The only achievement of Thomas Norton and Thomas Sackville in drama consists of their collaboration on Gorboduc, first performed at one of the Inns of Court, the Inner Temple, on January 6, 1561. It was enough of a success to gain a second performance, before Queen Elizabeth I, on January 18 at Whitehall. Norton, born in 1532, was a member of a wealthy London family associated with the Grocer’s Company. While still quite young, he entered the household of Lord Somerset, the Protector, where he proved himself an intelligent youth and served that nobleman well as amanuensis. Some of Norton’s Calvinist ideas were formulated while he served under Somerset; as early as 1552 Norton corresponded with John Calvin.
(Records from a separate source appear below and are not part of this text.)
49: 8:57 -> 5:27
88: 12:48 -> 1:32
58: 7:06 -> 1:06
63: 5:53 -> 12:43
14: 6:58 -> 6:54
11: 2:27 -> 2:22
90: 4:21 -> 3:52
The lives of Thomas Norton and Thomas Sackville, four years Norton’s junior, intersected several times during their careers. The first such occasion perhaps came in 1555, when they both entered the Inner Temple to study law, of which Norton later made a successful career, serving as counsel for the Stationers’ Company and later as solicitor for the Merchant Taylors’ Company.

Norton married twice, both times to relatives of Archbishop Thomas Cranmer: first to a daughter, Margery, then to a cousin, Alice. Cranmer was burned by the Catholics in 1556, the year after Norton married Margery. Later in life Norton was virulently anti-Catholic.

Norton and Sackville were associated as members of Elizabeth’s first Parliament in 1558. Norton began the main period of his literary career about that time: His translation of Calvin was published in 1561; his collaboration on Gorboduc culminated in the performances of 1561-1562; and his verse translations of certain psalms belonged to 1562. He also wrote a few poems in Latin and some in English as well as a number of polemical attacks against Catholics.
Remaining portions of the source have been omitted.